--- START ---
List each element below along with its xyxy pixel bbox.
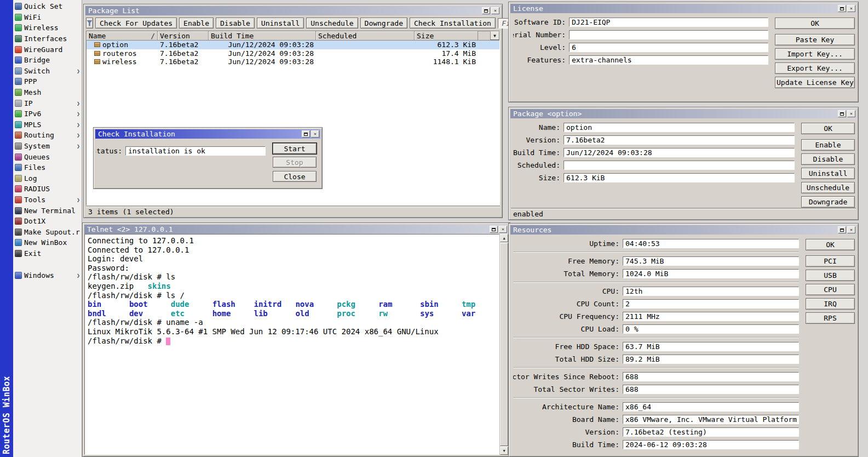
resources-cpu-button[interactable]: CPU (806, 284, 855, 295)
field-total-memory[interactable]: 1024.0 MiB (623, 269, 799, 278)
package-option-ok-button[interactable]: OK (801, 123, 855, 134)
toolbar-button-check-for-updates[interactable]: Check For Updates (95, 18, 177, 28)
sidebar-item-bridge[interactable]: Bridge (13, 55, 82, 66)
close-button[interactable]: Close (273, 171, 317, 182)
package-option-downgrade-button[interactable]: Downgrade (801, 196, 855, 208)
close-button[interactable]: ✕ (847, 110, 855, 117)
field-software-id[interactable]: DJ21-EIQP (569, 18, 768, 27)
license-paste-key-button[interactable]: Paste Key (775, 34, 855, 45)
resources-titlebar[interactable]: Resources ✕ (510, 225, 856, 235)
table-row[interactable]: routeros7.16beta2Jun/12/2024 09:03:2817.… (87, 49, 499, 58)
field-build-time[interactable]: Jun/12/2024 09:03:28 (564, 148, 795, 157)
field-build-time[interactable]: 2024-06-12 09:03:28 (623, 440, 799, 449)
package-option-enable-button[interactable]: Enable (801, 139, 855, 151)
sidebar-item-radius[interactable]: RADIUS (13, 184, 82, 195)
terminal-scrollbar[interactable]: ▲ ▼ (499, 234, 508, 455)
sidebar-item-wireless[interactable]: Wireless (13, 22, 82, 33)
sidebar-item-new-winbox[interactable]: New WinBox (13, 237, 82, 248)
toolbar-button-uninstall[interactable]: Uninstall (257, 18, 304, 28)
sidebar-item-tools[interactable]: Tools❯ (13, 195, 82, 205)
field-version[interactable]: 7.16beta2 (564, 135, 795, 145)
sidebar-item-log[interactable]: Log (13, 173, 82, 184)
field-total-sector-writes[interactable]: 688 (623, 385, 799, 394)
field-cpu-count[interactable]: 2 (623, 299, 799, 309)
resources-rps-button[interactable]: RPS (806, 312, 855, 324)
field-scheduled[interactable] (564, 161, 795, 170)
sidebar-item-new-terminal[interactable]: New Terminal (13, 205, 82, 216)
toolbar-button-enable[interactable]: Enable (179, 18, 214, 28)
sidebar-item-wifi[interactable]: WiFi (13, 12, 82, 23)
sidebar-item-wireguard[interactable]: WireGuard (13, 44, 82, 55)
column-header-version[interactable]: Version (158, 31, 209, 40)
sidebar-item-files[interactable]: Files (13, 162, 82, 173)
field-total-hdd-size[interactable]: 89.2 MiB (623, 355, 799, 364)
sidebar-item-make-supout-rif[interactable]: Make Supout.rif (13, 226, 82, 237)
field-architecture-name[interactable]: x86_64 (623, 402, 799, 412)
restore-button[interactable] (490, 226, 498, 233)
column-header-build-time[interactable]: Build Time (209, 31, 316, 40)
toolbar-button-disable[interactable]: Disable (216, 18, 255, 28)
resources-irq-button[interactable]: IRQ (806, 298, 855, 310)
table-row[interactable]: option7.16beta2Jun/12/2024 09:03:28612.3… (87, 41, 499, 49)
start-button[interactable]: Start (273, 143, 317, 154)
resources-usb-button[interactable]: USB (806, 270, 855, 281)
scroll-up-button[interactable]: ▲ (500, 234, 508, 242)
sidebar-item-interfaces[interactable]: Interfaces (13, 33, 82, 44)
restore-button[interactable] (482, 7, 490, 14)
column-header-size[interactable]: Size (415, 31, 478, 40)
field-free-memory[interactable]: 745.3 MiB (623, 256, 799, 266)
close-button[interactable]: ✕ (847, 5, 855, 12)
field-cpu-load[interactable]: 0 % (623, 324, 799, 334)
sidebar-item-windows[interactable]: Windows❯ (13, 270, 82, 281)
package-option-uninstall-button[interactable]: Uninstall (801, 168, 855, 179)
close-button[interactable]: ✕ (311, 130, 319, 138)
sidebar-item-mpls[interactable]: MPLS❯ (13, 119, 82, 130)
sidebar-item-exit[interactable]: Exit (13, 248, 82, 259)
package-list-titlebar[interactable]: Package List ✕ (85, 6, 501, 15)
check-installation-titlebar[interactable]: Check Installation ✕ (95, 129, 320, 139)
resources-ok-button[interactable]: OK (806, 239, 855, 250)
telnet-titlebar[interactable]: Telnet <2> 127.0.0.1 ✕ (84, 225, 508, 234)
field-cpu[interactable]: 12th (623, 287, 799, 296)
license-titlebar[interactable]: License ✕ (510, 4, 856, 13)
table-row[interactable]: wireless7.16beta2Jun/12/2024 09:03:28114… (87, 58, 499, 66)
field-free-hdd-space[interactable]: 63.7 MiB (623, 342, 799, 351)
sidebar-item-mesh[interactable]: Mesh (13, 87, 82, 98)
field-level[interactable]: 6 (569, 43, 768, 52)
toolbar-button-unschedule[interactable]: Unschedule (306, 18, 358, 28)
field-features[interactable]: extra-channels (569, 55, 768, 65)
sidebar-item-queues[interactable]: Queues (13, 151, 82, 162)
package-option-titlebar[interactable]: Package <option> ✕ (510, 109, 856, 118)
stop-button[interactable]: Stop (273, 157, 317, 168)
sidebar-item-switch[interactable]: Switch❯ (13, 66, 82, 77)
field-board-name[interactable]: x86 VMware, Inc. VMware Virtual Platform (623, 415, 799, 424)
close-button[interactable]: ✕ (847, 226, 855, 233)
scroll-thumb[interactable] (500, 243, 508, 446)
column-header-scheduled[interactable]: Scheduled (316, 31, 415, 40)
filter-button[interactable] (86, 18, 93, 28)
close-button[interactable]: ✕ (499, 226, 507, 233)
field-sector-writes-since-reboot[interactable]: 688 (623, 372, 799, 381)
restore-button[interactable] (838, 5, 846, 12)
sidebar-item-dot1x[interactable]: Dot1X (13, 216, 82, 227)
terminal-output[interactable]: Connecting to 127.0.0.1Connected to 127.… (84, 234, 499, 455)
license-export-key-button[interactable]: Export Key... (775, 62, 855, 74)
field-size[interactable]: 612.3 KiB (564, 173, 795, 182)
toolbar-button-downgrade[interactable]: Downgrade (360, 18, 407, 28)
sidebar-item-quick-set[interactable]: Quick Set (13, 1, 82, 12)
sidebar-item-ip[interactable]: IP❯ (13, 98, 82, 108)
scroll-down-button[interactable]: ▼ (500, 447, 508, 455)
field-version[interactable]: 7.16beta2 (testing) (623, 427, 799, 437)
field-name[interactable]: option (564, 123, 795, 132)
column-selector-button[interactable]: ▼ (490, 31, 499, 40)
field-uptime[interactable]: 04:40:53 (623, 239, 799, 248)
field-cpu-frequency[interactable]: 2111 MHz (623, 312, 799, 321)
column-header-name[interactable]: Name/ (87, 31, 158, 40)
field-serial-number[interactable] (569, 30, 768, 39)
sidebar-item-routing[interactable]: Routing❯ (13, 130, 82, 141)
package-option-unschedule-button[interactable]: Unschedule (801, 182, 855, 193)
resources-pci-button[interactable]: PCI (806, 255, 855, 267)
package-option-disable-button[interactable]: Disable (801, 153, 855, 165)
license-update-license-key-button[interactable]: Update License Key (775, 77, 855, 88)
restore-button[interactable] (302, 130, 310, 138)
--- END ---
WHAT THE EXERCISE ASKS: Show a copy of each line from the records above in which the string "Disable" occurs.

SOLUTION TO THIS TASK:
toolbar-button-disable[interactable]: Disable (216, 18, 255, 28)
package-option-disable-button[interactable]: Disable (801, 153, 855, 165)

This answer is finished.